* Provided information:
━━━━━━━━━━
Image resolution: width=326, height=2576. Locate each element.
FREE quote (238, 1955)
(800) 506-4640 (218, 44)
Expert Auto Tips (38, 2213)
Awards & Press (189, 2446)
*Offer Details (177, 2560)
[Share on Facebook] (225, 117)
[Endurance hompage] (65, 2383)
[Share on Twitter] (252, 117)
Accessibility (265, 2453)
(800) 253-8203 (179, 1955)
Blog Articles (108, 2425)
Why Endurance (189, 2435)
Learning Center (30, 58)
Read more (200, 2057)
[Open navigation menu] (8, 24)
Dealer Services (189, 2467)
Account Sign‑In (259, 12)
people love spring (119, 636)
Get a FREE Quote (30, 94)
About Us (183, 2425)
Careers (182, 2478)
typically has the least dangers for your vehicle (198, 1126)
━━━━━━━━━━
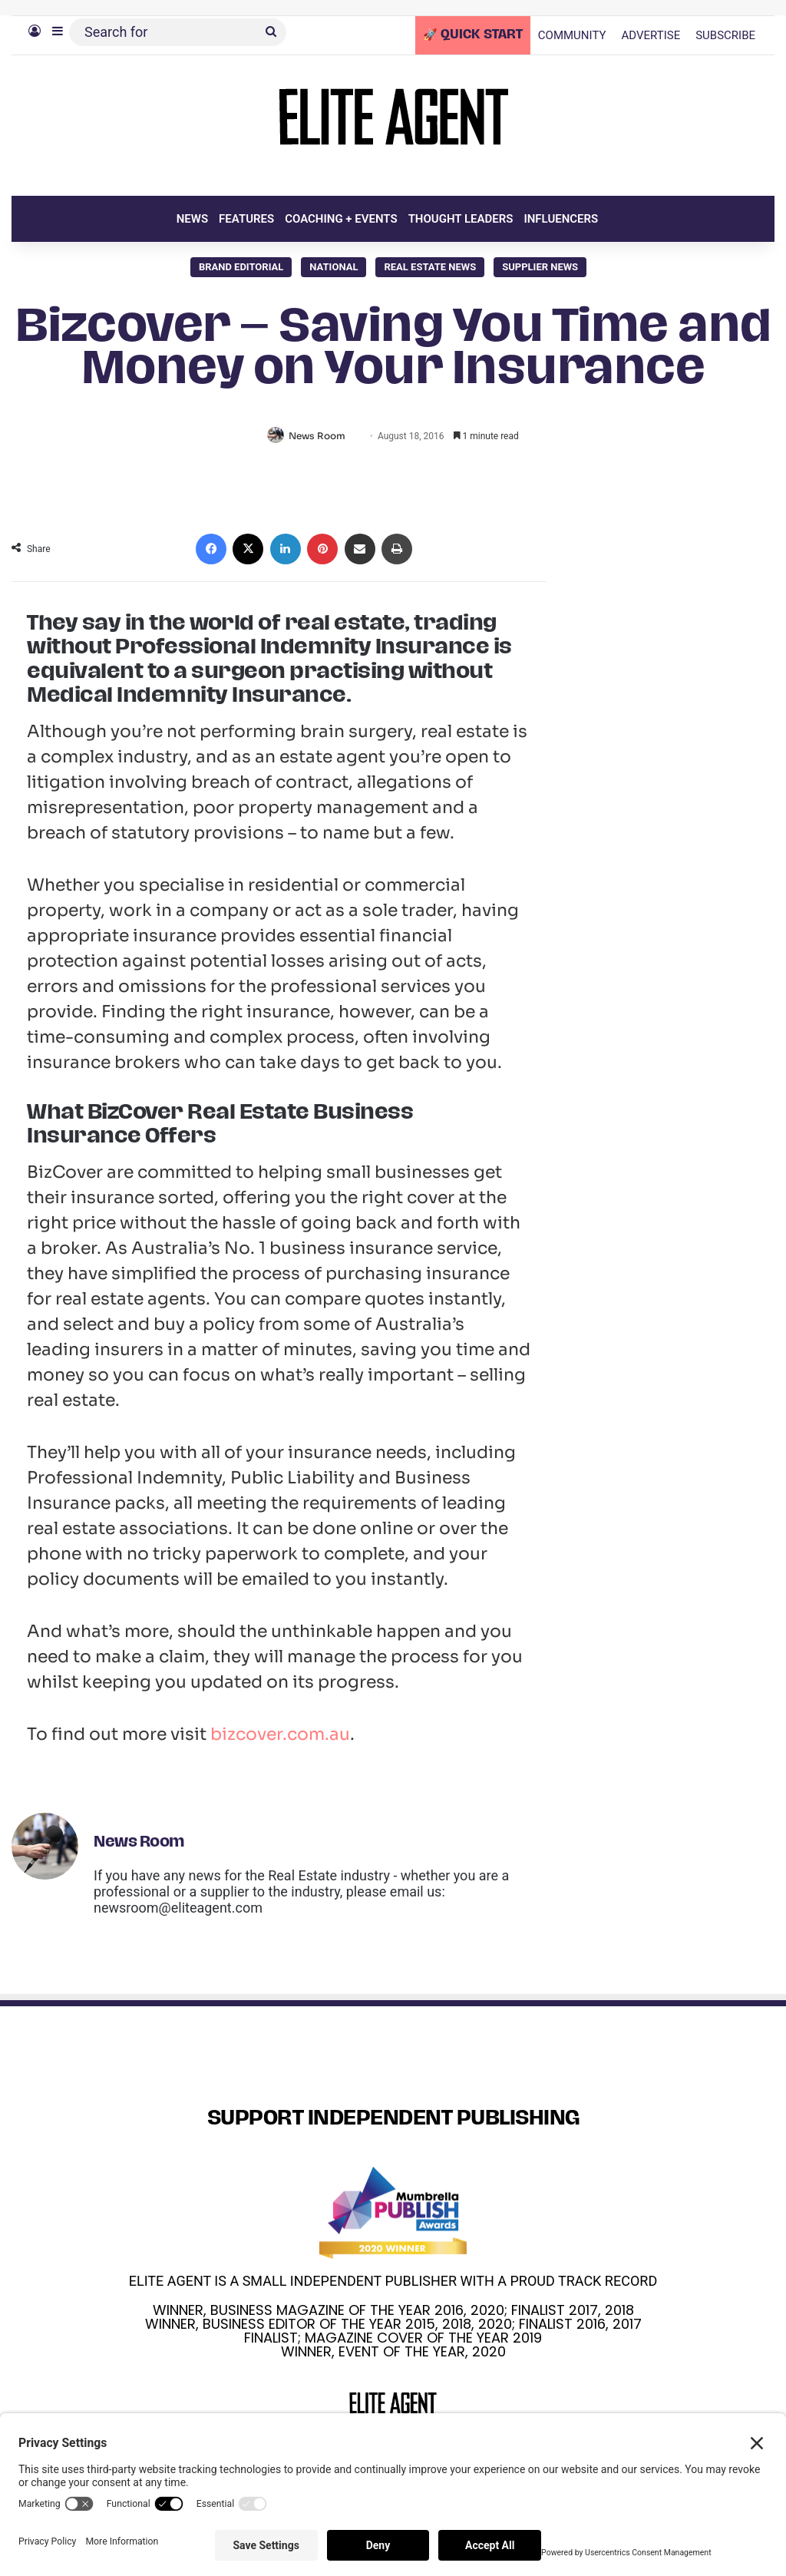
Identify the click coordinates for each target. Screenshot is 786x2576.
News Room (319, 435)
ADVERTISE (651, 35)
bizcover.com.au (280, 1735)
━━━━━━━━━━
Everything above from the line containing "(800) 253-8203 (179, 1955)" down to the line containing "typically has the" should be copied exactly, both end lines included, and nothing else.

* Exercise solution:
(800) 253-8203 (179, 1955)
Blog Articles (108, 2425)
Why Endurance (189, 2435)
Learning Center (30, 58)
Read more (200, 2057)
[Open navigation menu] (8, 24)
Dealer Services (189, 2467)
Account Sign‑In (259, 12)
people love spring (119, 636)
Get a FREE Quote (30, 94)
About Us (183, 2425)
Careers (182, 2478)
typically has the least dangers for your vehicle (198, 1126)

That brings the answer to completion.